Les faits
07.09.2014Liliane Charrier, avec AFP
Détenu et inculpé dans le cadre d'une vaste dossier de blanchiment d'argent pour lequel il encourt 30 ans de prison, Paulo Roberto Costa, directeur du raffinage de Petrobras de 2004 a 2012, a livré à la police des dizaines d'heures de confessions explosives, afin de bénéficier d'une future réduction de peine. Paulo Roberto Costa Costa est inculpé dans le cadre de l'affaire "Lava Jato" ("Lavage express"), qui a permis démanteler un réseau de blanchiment ayant lessivé jusqu'à 4,5 milliards de dollars. Les ramifications de l'enquête ont conduit à Petrobras, déjà au centre de suspicions de malversations qui font l'objet d'une enquête parlementaire.

"Tous les jours des politiciens venaient frapper à ma porte" Paulo Roberto Costa Costa fourni aux enquêteurs une liste de noms de députés, sénateurs et gouverneurs auxquels Petrobras aurait versé des pots de vins pour l'attribution de marchés surfacturés. "Tous les jours des politiciens venaient frapper à ma porte", a-t-il confié aux enquêteurs selon les médias brésiliens.
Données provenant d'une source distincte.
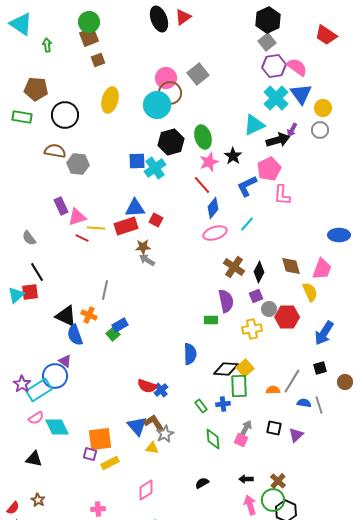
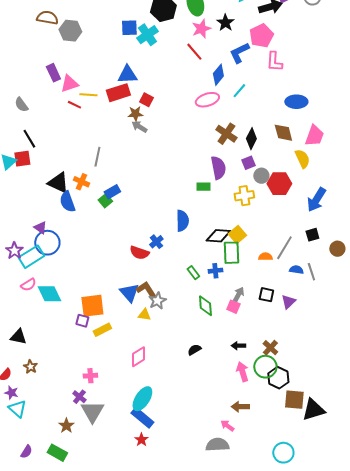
blue diamond: (213, 208) -> (218, 75), moved
red square: (156, 220) -> (146, 100), moved
blue ellipse: (339, 235) -> (296, 102), moved
purple triangle: (65, 361) -> (40, 228), moved
blue cross: (161, 390) -> (156, 242), moved
black triangle: (34, 459) -> (18, 337), moved

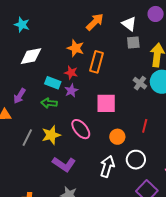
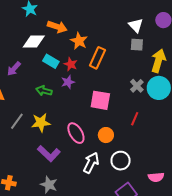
orange arrow: (95, 22) -> (57, 27), moved, turned 54
cyan rectangle: (53, 83) -> (51, 61), moved
purple arrow: (20, 96) -> (14, 69), moved
red line: (145, 126) -> (135, 119), moved
pink ellipse: (81, 129) -> (76, 133), moved

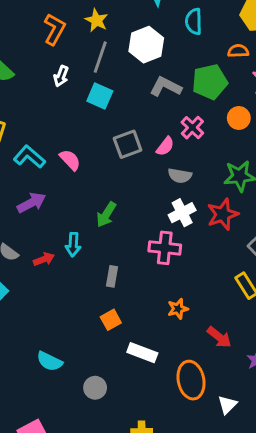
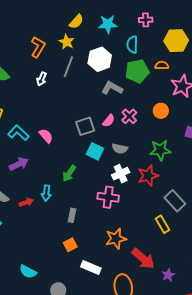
green pentagon: (210, 82) -> (137, 71), moved
cyan square: (100, 96) -> (95, 151), moved
pink semicircle: (165, 146) -> (109, 121), moved
orange star: (178, 309) -> (116, 239), size x1.5
red arrow: (219, 337) -> (143, 259), size x1.4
Il explique que les élus impliqués percevaient des commissions de 3% sur la valeur de contrats signés par Petrobras avec des prestataires, tout au long des années où il était en fonction, soit pendant les deux mandats de l'ex-présidente Luiz Inacio da Silva et les deux premières années du mandat de son héritière politique Dilma Rousseff. Les entreprises extérieures désirant conclure des marchés avec Petrobras, pour la construction de raffineries notamment, s'engageaient à rétrocéder une partie des sommes payées par le géant pétrolier à une organisation de blanchiment d'argent qui les répartissaient ensuite entre des élus de partis de la "base d'appui du gouvernement". Des ministres, des sénateurs et des gouverneurs Les grands quotidiens brésiliens divergent sur le nombre de personnalités politiques dénoncées et assurent que leurs noms sont tenus secrets par les enquêteurs. Reste que l'hebdomadaire d'opposition Veja paru ce dimanche 7 août assure que l'ancien dirigeant de Petrobras a mis en cause des personnalités de tout premier rang, à commencer par le président du Sénat, Renan Carneiros, et le président de la chambre des députés, Henrique Alves, membres du Parti du Mouvement démocrate brésilien (PMDB, centre-droit), le principal allié parlementaire du Parti de travailleurs (PT, gauche au pouvoir). Tous deux ont démenti. Egalement cité parmi les bénéficiaires présumés de largesses illicites de Petrobras, le ministre de l'Energie, Edson Lobao, a lui aussi démenti. Il assure n'avoir eu que des "relations institutionnelles" avec l'ancien responsable de la compagnie. Celui-ci aurait aussi cité trois gouverneurs ou ancien gouverneurs, dont Eduardo Campos, le candidat à la présidence du Parti socialiste brésilien (PSB), décédé en août dans un accident d'avion et remplacé par l'écologiste Marina Silva.

Une bombe dans les milieux politiques Ces révélations ont fait l'effet d'une bombe dans les états-majors politiques brésiliens, plongés en pleine campagne pour les élections générales du 5 octobre : présidentielle, législative, gouverneurs des Etats de l'Union et sénatoriales partielles. Elles tombent au plus mal pour la présidente de gauche Dilma Rousseff, à la lutte pour combler son retard contre Marina Silva, donnée favorite du probable second tour de la présidentielle le 26 octobre avec sept point d'avance selon le dernier sondage. Ces révélations rappellent le scandale d'achat de vote de députés par le Parti des travailleurs au pouvoir sous le premier mandat du président Lula, l'affaire "Mensalao", qui a énormément nuit dans l'opinion à l'image du parti présidentiel. Réactions prudentes Mme Rousseff a réagi avec retenue à ce tourbillon médiatique. Elle a dit attendre d'en savoir plus sur l'enquête avant de se prononcer et de prendre d'éventuelles mesures. Même appel à la prudence de Marina Silva, après la mise en cause de son défunt allié Eduardo Campos. "Le fait que Petrobras a investi dans l'Etat de Campos (quand il était gouverneur du Pernambouc, nord, NDLR) ne confère le droit à personne d'inscrire son nom sur une liste de personnes qui auraient commis des irrégularités", a-t-elle déclaré. Le candidat social-démocrate d'opposition à la présidence, Aecio Neves, troisième dans les sondages, a exigé des sanctions contre les coupables. Mais il a aussi appelé à faire "très attention" et à ne pas se lancer dans des affirmations tant que les détails de l'enquête ne seront pas connus.